WHAT TO DO -
Leave out the images and transcribe the entries below word for word.

EXERCISE DATA -
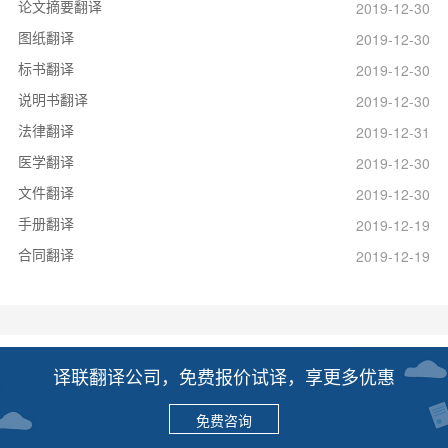
论文摘要翻译
2019-12-30
图纸翻译
2019-12-30
标书翻译
2019-12-30
说明书翻译
2019-12-30
法律翻译
2019-12-31
医学翻译
2019-12-30
文件翻译
2019-12-30
手册翻译
2019-12-19
合同翻译
2019-12-19
译联翻译公司，免费报价试译，享更多优惠
免费咨询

COMPLETED TASK -
论文摘要翻译
2019-12-30
图纸翻译
2019-12-30
标书翻译
2019-12-30
说明书翻译
2019-12-30
法律翻译
2019-12-31
医学翻译
2019-12-30
文件翻译
2019-12-30
手册翻译
2019-12-19
合同翻译
2019-12-19
译联翻译公司，免费报价试译，享更多优惠
免费咨询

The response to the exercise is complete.